"""
Dependencies for FastAPI dependency injection.
"""
import json
import logging
import os
import random
import re
import socket
from dataclasses import dataclass, field
from datetime import datetime
from pathlib import Path
from typing import Annotated, Generator
from urllib.parse import urlparse
import grpc
from fastapi import Depends, Request
from pydantic import AnyUrl
from pyspark.sql import SparkSession
# Use MCP server's local copy of spark session utilities
# (copied from berdl_notebook_utils but adapted for shared multi-user service)

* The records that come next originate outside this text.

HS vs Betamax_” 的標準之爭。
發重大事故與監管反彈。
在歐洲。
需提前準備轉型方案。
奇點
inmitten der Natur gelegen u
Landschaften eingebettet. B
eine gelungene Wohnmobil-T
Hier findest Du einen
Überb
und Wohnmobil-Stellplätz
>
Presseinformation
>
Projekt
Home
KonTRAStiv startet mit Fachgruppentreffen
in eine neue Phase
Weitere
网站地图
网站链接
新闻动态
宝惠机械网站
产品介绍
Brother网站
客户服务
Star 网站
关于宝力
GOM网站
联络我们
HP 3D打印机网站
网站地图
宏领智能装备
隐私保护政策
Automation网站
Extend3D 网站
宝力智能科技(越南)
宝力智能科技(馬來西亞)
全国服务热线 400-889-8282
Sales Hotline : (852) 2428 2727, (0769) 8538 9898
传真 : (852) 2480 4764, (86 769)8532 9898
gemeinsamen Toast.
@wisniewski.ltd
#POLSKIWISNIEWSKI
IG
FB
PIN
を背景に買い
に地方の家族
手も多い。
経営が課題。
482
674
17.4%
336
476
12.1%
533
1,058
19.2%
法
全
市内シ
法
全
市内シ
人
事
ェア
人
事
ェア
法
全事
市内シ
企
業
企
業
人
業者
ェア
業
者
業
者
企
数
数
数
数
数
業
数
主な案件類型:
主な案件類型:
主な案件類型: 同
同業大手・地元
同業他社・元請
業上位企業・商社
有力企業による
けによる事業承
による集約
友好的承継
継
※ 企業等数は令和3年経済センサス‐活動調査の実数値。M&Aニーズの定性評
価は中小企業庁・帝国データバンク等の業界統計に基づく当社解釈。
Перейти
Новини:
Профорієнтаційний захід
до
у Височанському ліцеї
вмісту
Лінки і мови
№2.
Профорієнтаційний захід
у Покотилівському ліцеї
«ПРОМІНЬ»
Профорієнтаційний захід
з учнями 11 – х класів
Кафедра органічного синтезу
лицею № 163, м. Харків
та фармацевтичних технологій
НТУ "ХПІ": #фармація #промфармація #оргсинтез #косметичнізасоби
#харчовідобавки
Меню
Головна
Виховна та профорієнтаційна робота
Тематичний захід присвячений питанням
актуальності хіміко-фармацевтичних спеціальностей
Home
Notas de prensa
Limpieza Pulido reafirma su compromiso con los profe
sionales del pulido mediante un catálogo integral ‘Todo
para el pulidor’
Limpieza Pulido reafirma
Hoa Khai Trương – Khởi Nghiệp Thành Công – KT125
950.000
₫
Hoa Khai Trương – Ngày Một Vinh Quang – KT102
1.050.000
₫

from src.delta_lake.setup_spark_session import (
get_spark_session as _get_spark_session,
get_spark_session_with_retry as _get_spark_session_with_retry,
)
from src.service import app_state
from src.service.exceptions import MissingTokenError
from src.service.http_bearer import KBaseHTTPBearer
from src.service.spark_session_pool import STANDALONE_POOL_SIZE
from src.settings import BERDLSettings, get_settings
# Initialize the KBase auth dependency for use in routes
auth = KBaseHTTPBearer()
# Configure logging
logger = logging.getLogger(__name__)
@dataclass
class SparkContext:
"""
Execution context for Spark operations.
For Spark Connect mode:
- spark is set to the active SparkSession
- is_standalone_subprocess is False
- settings_dict is None
For Standalone mode:
- spark is None (session created in subprocess)

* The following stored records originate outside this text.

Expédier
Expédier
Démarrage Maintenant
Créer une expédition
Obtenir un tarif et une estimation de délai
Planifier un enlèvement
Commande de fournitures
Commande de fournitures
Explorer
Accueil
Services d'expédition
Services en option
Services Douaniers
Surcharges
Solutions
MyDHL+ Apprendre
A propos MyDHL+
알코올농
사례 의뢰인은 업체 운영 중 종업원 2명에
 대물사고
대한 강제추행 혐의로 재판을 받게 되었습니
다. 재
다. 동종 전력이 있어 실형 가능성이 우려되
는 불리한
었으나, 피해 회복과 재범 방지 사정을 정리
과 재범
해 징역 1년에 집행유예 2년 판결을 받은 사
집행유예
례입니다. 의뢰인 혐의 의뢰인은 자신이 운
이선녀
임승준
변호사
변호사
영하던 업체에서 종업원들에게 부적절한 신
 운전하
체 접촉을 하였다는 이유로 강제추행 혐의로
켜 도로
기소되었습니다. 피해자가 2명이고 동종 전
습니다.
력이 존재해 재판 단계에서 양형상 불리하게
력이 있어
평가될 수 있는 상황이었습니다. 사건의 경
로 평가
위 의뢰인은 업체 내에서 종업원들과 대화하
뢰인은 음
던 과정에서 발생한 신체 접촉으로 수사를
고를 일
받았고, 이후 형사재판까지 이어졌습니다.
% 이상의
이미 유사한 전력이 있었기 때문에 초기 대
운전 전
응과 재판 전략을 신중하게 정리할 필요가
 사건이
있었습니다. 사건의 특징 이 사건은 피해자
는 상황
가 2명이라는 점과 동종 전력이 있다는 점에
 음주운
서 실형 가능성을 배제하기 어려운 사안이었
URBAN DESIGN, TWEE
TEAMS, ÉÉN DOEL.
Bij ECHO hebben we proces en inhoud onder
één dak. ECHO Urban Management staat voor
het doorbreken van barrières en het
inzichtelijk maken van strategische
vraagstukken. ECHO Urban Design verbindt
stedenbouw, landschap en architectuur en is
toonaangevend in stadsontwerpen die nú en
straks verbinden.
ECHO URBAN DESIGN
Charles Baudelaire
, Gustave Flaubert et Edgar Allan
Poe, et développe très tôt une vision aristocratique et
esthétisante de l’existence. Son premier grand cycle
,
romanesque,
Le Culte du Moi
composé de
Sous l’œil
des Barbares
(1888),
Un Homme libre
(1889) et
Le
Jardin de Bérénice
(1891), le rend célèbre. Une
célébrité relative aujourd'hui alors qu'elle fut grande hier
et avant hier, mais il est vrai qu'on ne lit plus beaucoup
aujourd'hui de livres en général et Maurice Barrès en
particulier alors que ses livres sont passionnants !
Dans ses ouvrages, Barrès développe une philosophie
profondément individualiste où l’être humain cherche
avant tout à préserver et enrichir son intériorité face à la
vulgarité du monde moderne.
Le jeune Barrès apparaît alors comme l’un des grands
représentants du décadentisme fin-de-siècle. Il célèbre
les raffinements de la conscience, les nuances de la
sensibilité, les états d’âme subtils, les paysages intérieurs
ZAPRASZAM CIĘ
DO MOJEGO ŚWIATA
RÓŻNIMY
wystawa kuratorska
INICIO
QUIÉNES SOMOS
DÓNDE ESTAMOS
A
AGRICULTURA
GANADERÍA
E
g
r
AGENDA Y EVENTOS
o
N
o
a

- is_standalone_subprocess is True
- settings_dict contains picklable settings for subprocess
Routes should check is_standalone_subprocess and either:
1. Use spark directly for queries (Connect mode)
2. Call run_in_spark_process() with the operation (Standalone mode)
"""
spark: SparkSession | None = None
is_standalone_subprocess: bool = False
settings_dict: dict = field(default_factory=dict)
app_name: str = ""
username: str = ""
auth_token: str | None = None
def sanitize_k8s_name(name: str) -> str:
"""
Sanitize a string to be Kubernetes DNS-1123 subdomain compliant.

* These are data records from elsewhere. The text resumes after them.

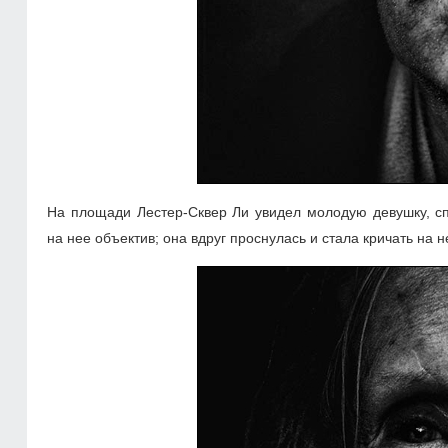
На площади Лестер-Сквер Ли увидел молодую девушку, сп
на нее объектив; она вдруг проснулась и стала кричать на н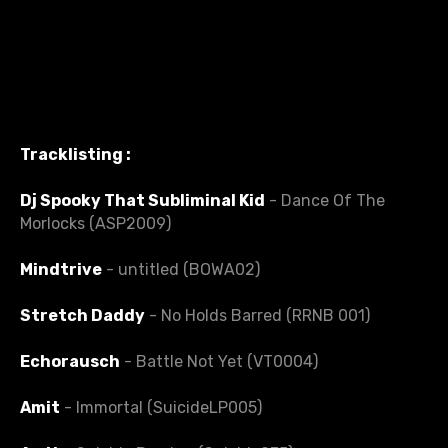
Tracklisting :
Dj Spooky That Subliminal Kid
- Dance Of The
Morlocks (ASP2009)
Mindtrive
- untitled (BOWA02)
Stretch Daddy
- No Holds Barred (RRNB 001)
Echorausch
- Battle Not Yet (VT0004)
Amit
- Immortal (SuicideLP005)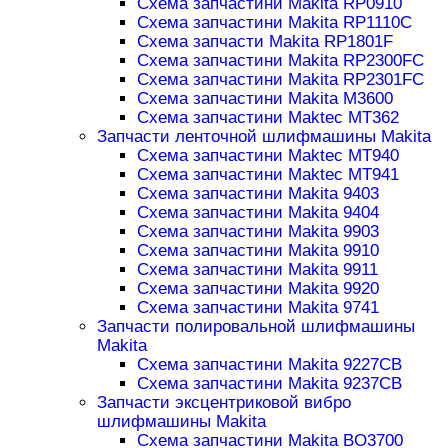
Схема запчастини Makita RP0910
Схема запчастини Makita RP1110C
Схема запчасти Makita RP1801F
Схема запчастини Makita RP2300FC
Схема запчастини Makita RP2301FC
Схема запчастини Makita M3600
Схема запчастини Maktec MT362
Запчасти ленточной шлифмашины Makita
Схема запчастини Maktec MT940
Схема запчастини Maktec MT941
Схема запчастини Makita 9403
Схема запчастини Makita 9404
Схема запчастини Makita 9903
Схема запчастини Makita 9910
Схема запчастини Makita 9911
Схема запчастини Makita 9920
Схема запчастини Makita 9741
Запчасти полировальной шлифмашины
Makita
Схема запчастини Makita 9227CB
Схема запчастини Makita 9237CB
Запчасти эксцентриковой вибро
шлифмашины Makita
Схема запчастини Makita BO3700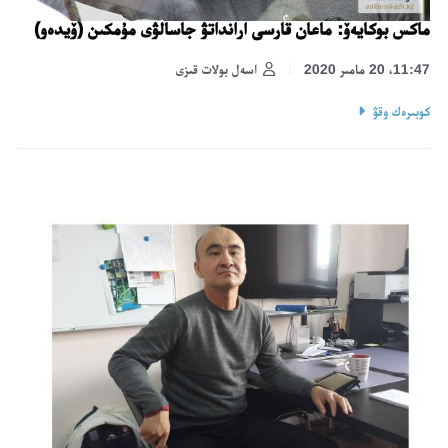
ماكس بوكايەۆ: ماعان قارسى ارانداتۋ جاسالۋى مۇمكىن (ۆيدەو)
11:47، 20 مامىر 2020
اسەل بولات قىزى
كوبىرەك وقۋ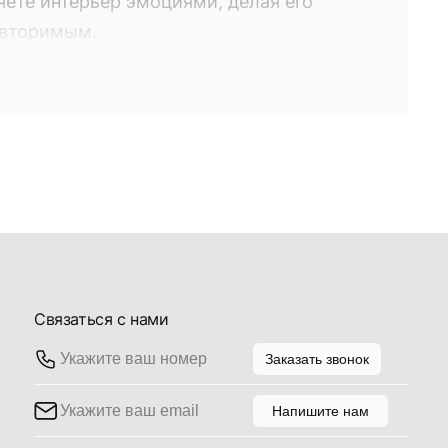
яете интерьер эмоциями, делая его
овторимым.
о вами по желанию из коллекции
 торговом доме "Галерея", а также сети
вителей. Выбирая то или иное
яете интерьер эмоциями, делая его
овторимым.
Связаться с нами
Заказать звонок
Напишите нам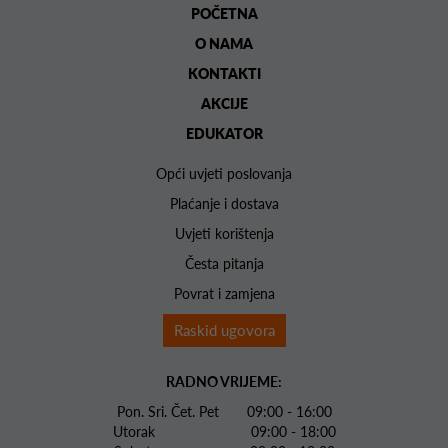
POČETNA
O NAMA
KONTAKTI
AKCIJE
EDUKATOR
Opći uvjeti poslovanja
Plaćanje i dostava
Uvjeti korištenja
Česta pitanja
Povrat i zamjena
Raskid ugovora
RADNO VRIJEME:
Pon. Sri. Čet. Pet 09:00 - 16:00
Utorak 09:00 - 18:00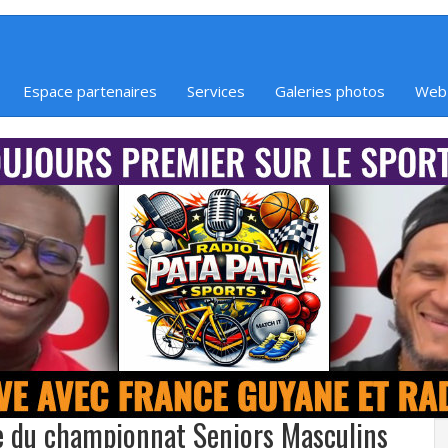
Espace partenaires
Services
Galeries photos
Web
ée du championnat Seniors Masculins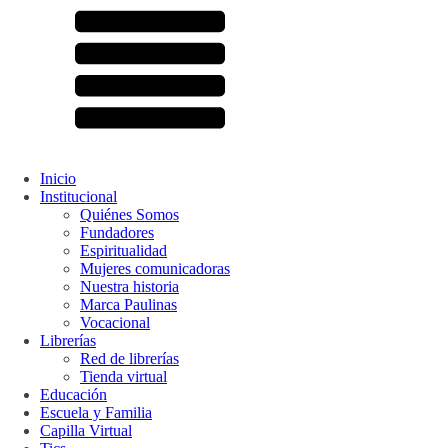
Inicio
Institucional
Quiénes Somos
Fundadores
Espiritualidad
Mujeres comunicadoras
Nuestra historia
Marca Paulinas
Vocacional
Librerías
Red de librerías
Tienda virtual
Educación
Escuela y Familia
Capilla Virtual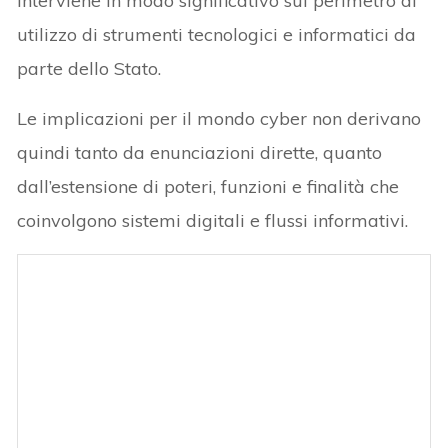
interviene in modo significativo sul perimetro di
utilizzo di strumenti tecnologici e informatici da
parte dello Stato.
Le implicazioni per il mondo cyber non derivano
quindi tanto da enunciazioni dirette, quanto
dall’estensione di poteri, funzioni e finalità che
coinvolgono sistemi digitali e flussi informativi.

Kubernetes resource names must:
- Consist of lowercase alphanumeric characters, '-', or '.'
- Start and end with an alphanumeric character
- Be at most 253 characters long
Args:
name: The string to sanitize (e.g., username with underscores)
Returns:
A DNS-1123 compliant string (replaces underscores with hyphens)
"""
# Replace underscores and other invalid characters with hyphens
sanitized = re.sub(r"[^a-z0-9.-]", "-", name.lower())
# Ensure it starts and ends with alphanumeric
sanitized = re.sub(r"^[^a-z0-9]+", "", sanitized)
sanitized = re.sub(r"[^a-z0-9]+$", "", sanitized)
# Collapse multiple consecutive hyphens
sanitized = re.sub(r"-+", "-", sanitized)
# Truncate to 253 characters (K8s limit)
return sanitized[:253]
DEFAULT_SPARK_POOL = "default"
SPARK_CONNECT_PORT = "15002"
# =============================================================================
# CONCURRENCY ARCHITECTURE
# =============================================================================
# Full concurrency is enabled for both Spark Connect and Standalone modes:
#
# SPARK CONNECT MODE:
# - No lock needed - Connect sessions are client-only gRPC connections
# - Each request gets its own channel to the user's remote Spark cluster
# - Fully concurrent - limited only by the remote cluster capacity
#
# STANDALONE MODE:
# - Uses ProcessPoolExecutor for process isolation
# - Each request runs in a separate process with its own JVM
# - Concurrent up to STANDALONE_POOL_SIZE workers
#
# This architecture replaces the previous _session_mode_lock which serialized
# all requests to prevent JVM mode conflicts.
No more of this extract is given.